El papel de Zampolli en la historia de cómo se conoció la pareja presidencial salió a la luz pública en los últimos días, después de que Melania Trump ofreciera una rueda de prensa sorpresa en la que negó cualquier vínculo con Jeffrey Epstein y afirmó que el fallecido pederasta no tuvo ningún papel en su presentación a su marido. Poco después, Ungaro, la antigua pareja de Zampolli, insinuó en X que Melania Trump tenía alguna relación con Epstein, pero más tarde borró las publicaciones. Zampolli, como era de esperar, le restó importancia.
“¿Y qué dice Jeffrey Epstein (de mí)? ‘Es problemático, mantente alejado’. Y, efectivamente, me odiaba.
No es como si los archivos de Epstein revelaran: ‘Si quieres prostitutas, llama a Paolo’ o ‘Paolo está en la isla’. No, nunca me invitó a la isla”. En una administración Trump que valora la lealtad y los resultados por encima del proceso, Zampolli encarna una especie de diplomacia paralela: informal, impulsada por la personalidad y centrada exclusivamente en los acuerdos.

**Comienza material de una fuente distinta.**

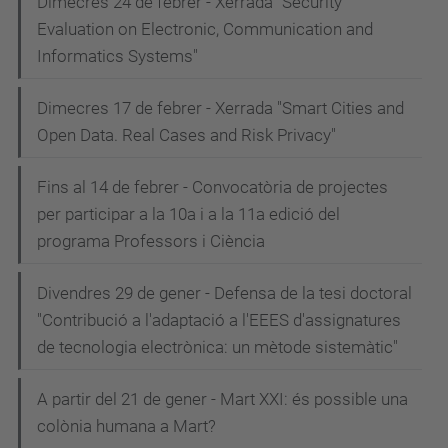
Dimecres 24 de febrer - Xerrada "Security
Evaluation on Electronic, Communication and
Informatics Systems"
Dimecres 17 de febrer - Xerrada "Smart Cities and
Open Data. Real Cases and Risk Privacy"
Fins al 14 de febrer - Convocatòria de projectes
per participar a la 10a i a la 11a edició del
programa Professors i Ciència
Divendres 29 de gener - Defensa de la tesi doctoral
"Contribució a l'adaptació a l'EEES d'assignatures
de tecnologia electrònica: un mètode sistemàtic"
A partir del 21 de gener - Mart XXI: és possible una
colònia humana a Mart?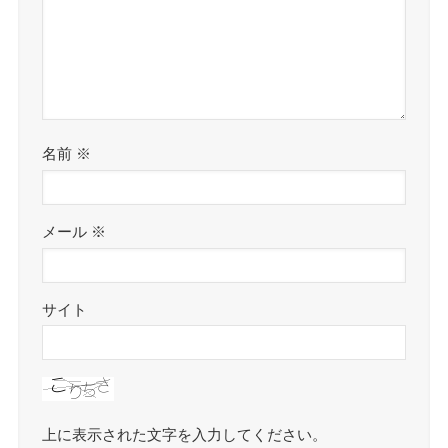
名前
※
メール
※
サイト
上に表示された文字を入力してください。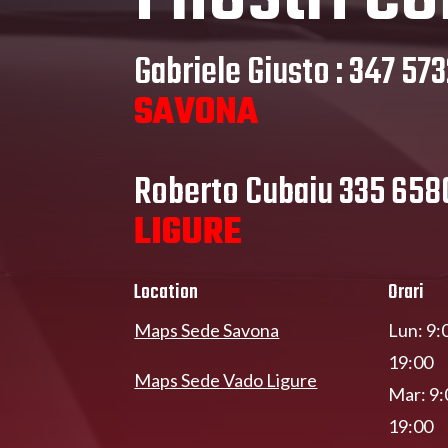
Gabriele Giusto : 347 57
SAVONA
Roberto Cubaiu 335 65
LIGURE
Location
Orari
Maps Sede Savona
Lun: 9:
19:00
Maps Sede Vado Ligure
Mar: 9:
19:00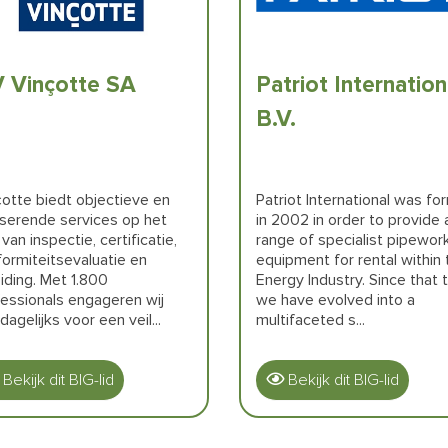
 Vinçotte SA
Patriot Internation
B.V.
otte biedt objectieve en
Patriot International was f
iserende services op het
in 2002 in order to provide 
 van inspectie, certificatie,
range of specialist pipewor
ormiteitsevaluatie en
equipment for rental within 
iding. Met 1.800
Energy Industry. Since that 
essionals engageren wij
we have evolved into a
dagelijks voor een veil...
multifaceted s...
Bekijk dit BIG-lid
Bekijk dit BIG-lid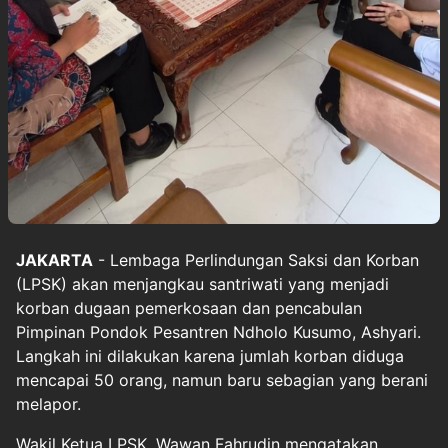
JAKARTA
- Lembaga Perlindungan Saksi dan Korban
(LPSK) akan menjangkau santriwati yang menjadi
korban dugaan pemerkosaan dan pencabulan
Pimpinan
Pondok Pesantren Ndholo Kusumo, Ashyari.
Langkah ini dilakukan karena jumlah korban diduga
mencapai 50 orang, namun baru sebagian yang berani
melapor.
Wakil Ketua LPSK, Wawan Fahrudin mengatakan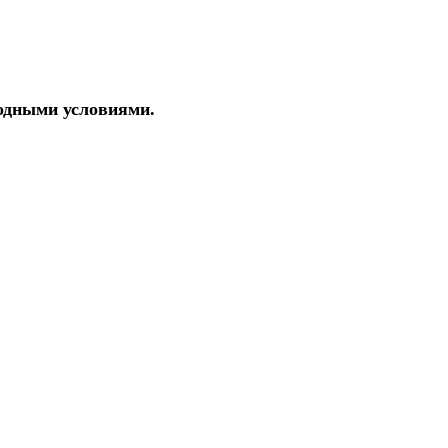
годными условиями.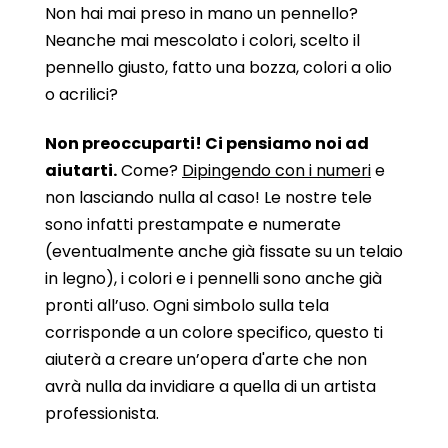
Non hai mai preso in mano un pennello?
Neanche mai mescolato i colori, scelto il
pennello giusto, fatto una bozza, colori a olio
o acrilici?
Non preoccuparti! Ci pensiamo noi ad
aiutarti.
Come?
Dipingendo con i numeri
e
non lasciando nulla al caso! Le nostre tele
sono infatti prestampate e numerate
(eventualmente anche già fissate su un telaio
in legno), i colori e i pennelli sono anche già
pronti all’uso. Ogni simbolo sulla tela
corrisponde a un colore specifico, questo ti
aiuterà a creare un’opera d'arte che non
avrà nulla da invidiare a quella di un artista
professionista.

El efecto es el colapso de las distinciones que durante mucho tiempo han sustentado la política exterior estadounidense: entre el arte de gobernar y el arte de vender, el cargo público y la red privada, la diplomacia y la negociación. Para Zampolli, no hay contradicción. El discurso sigue siendo el mismo, ya sea pronunciado en un ministerio de Budapest o en una capital de Asia Central: grandes cifras, plazos rápidos y un mensaje claro sobre cómo conseguir lo que se quiere.
“Compra productos estadounidenses”, dice. Si eso no funciona: “US$ 20. 000 millones en 20 minutos”.